Siempre me he preguntado el por qué de este empeño y de esta fijación por el dolor, por la tortura, por la sangre, por la muerte, por el pecado, por la humillación y el sometimiento y por el pago a través del sufrimiento y la venganza, que tiene esta iglesia católica.
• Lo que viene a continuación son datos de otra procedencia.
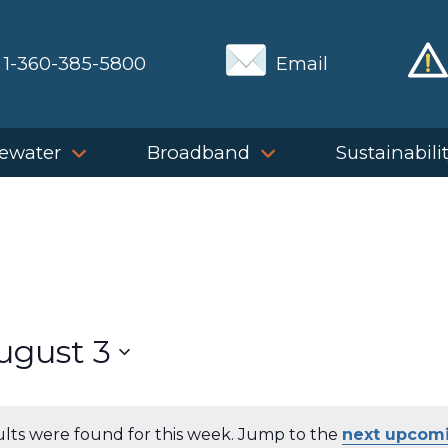
1-360-385-5800
Email
ewater
Broadband
Sustainabili
ugust 3
ults were found for this week. Jump to the
next upcom
Notice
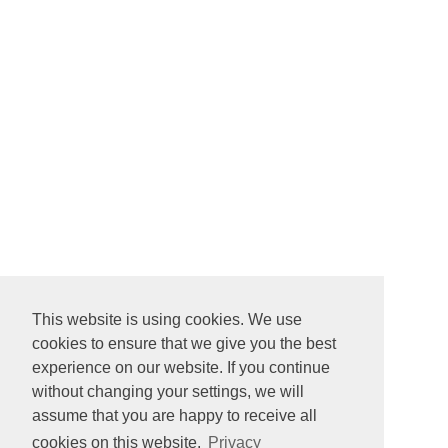
This website is using cookies. We use
cookies to ensure that we give you the best
experience on our website. If you continue
without changing your settings, we will
assume that you are happy to receive all
cookies on this website.
Privacy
Porque, que yo sepa, no se celebra de igual modo –con una semana santa pública, con procesiones, etc.– el nacimiento de ese niño-Dios en el que creen; ni montan una semana santa con toda la parafernalia para celebrar la llegada de ese espíritu santo-Dios en el que también creen; no, no conozco ninguna semana santa de la alegría que tenga el mismo corte y patrón que la semana santa del dolor. ¿Por qué será? Y si echamos una ojeada a la vida de sus canonizados santos, encontramos siempre esa apología del castigo del cuerpo, de la carne, de la penitencia cruenta y obsesiva del pecado y de la culpa, del cilicio, de la sangre y de la muerte. Tal parece que su Pantocrátor Dios, no apetece de todo lo que ha creado: los cuerpos, la alegría, el placer, la fiesta, el regocijo, el gozo… No, estas cosas deben ser defectos que le salieron al crear, y que sus propias criaturas –los seres humanos– deben enmendar sufriendo, penando, llorando, muriendo, atravesando pruebas y más pruebas… ¡Qué triste panorama!
En fin, si yo fuera creyente, incorporaría aquella frase del Maestro que dice “Misericordia quiero, que no sacrificio” y no tendría más remedio que unirme a Serrat para cantar los versos de Machado; aquellos que dicen: ¡Oh no eres tú mi cantar, no puedo cantar ni quiero, a ese Jesús del madero, sino al que anduvo en la mar!